As the three girls strode purposefully around the one-kilometre Mike Weeks Trail that circles their Garibaldi Highlands Elementary School Friday afternoon, their pride was evident in the excitement of their hurried sentences, which overlapped each other. The girls raced to explain what part each had played in building the trail and how it all came together.
“We had these big piles of gravel, and then we got rakes and shovels and wheelbarrows and we spread it all around to make the trail,” said student Elly Trinh.
Her classmate Cassidy Butterworth explained there were about 10 piles of gravel at various locations around the trail. Emily Rice, her ponytail bobbing as she nodded vigorously, pointed out the location of the piles.
The girls are students in teacher Jan Galley’s Grade 6 leadership class who worked for two days on the project.
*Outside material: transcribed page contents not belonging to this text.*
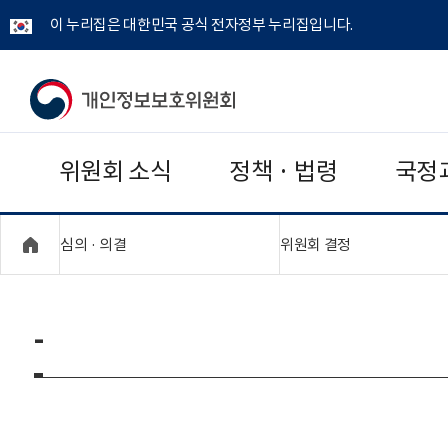
이 누리집은 대한민국 공식 전자정부 누리집입니다.
개
인
위원회 소식
정책 · 법령
국정
정
보
"접기,펼치기"
"접기,펼치기"
심의 · 의결
위원회 결정
보
호
-
위
원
Friday afternoon. The class of 26 was putting on the finishing touches, such as painting the letters of the trail’s sign and spreading the remains of the gravel.
The trail was actually originally built a decade ago by John Harvey. The students, with Harvey’s guidance, have updated the trail to make it wheelchair accessible. The project is called the Earth Day Project to recognize when the work got started on the trail, according to Harvey.
It is important that the trail was made wider and smoother to allow for wheelchairs, Butterworth said.
“There aren’t very many trails that are wheelchair-accessible in Squamish,” she said.
“There are quite a lot of people who live up here and this place, because it is a school, is a public area and it is nice for people to just have a trail they can go on that is like in the forest but it isn’t far away from anything.”
Harvey said the inspiration for the trail was Squamish resident Riun Blackwell, who lives near the trail and can no longer walk.
“He has suffered MS for so many years, and it has progressively gotten worse so he is now in a wheelchair,” said Harvey. “I ran into him at the pool and he said, ‘John, can we make [that trail] wheelchair accessible?’”
Harvey said he had assumed an accessible trail would have to be paved, but he soon learned gravel was fine.
The trail had to be widened to three and a half feet wide, have the roots removed and the gravel spread two inches thick, according to Harvey.
Asked what she would like people in Squamish to know about the refreshed trail, Rice, the young student, was quiet a moment.
“That we worked really hard on it,” she finally said with a big smile.
The trail was a collaborative effort, Harvey said. In addition to the work by the class and the school’s fundraising efforts, which contributed about $500 to the project, the Squamish Trail Society donated the gravel, the Sea to Sky School District helped with trucking in the materials, and the District of Squamish pitched in with a small culvert, he said.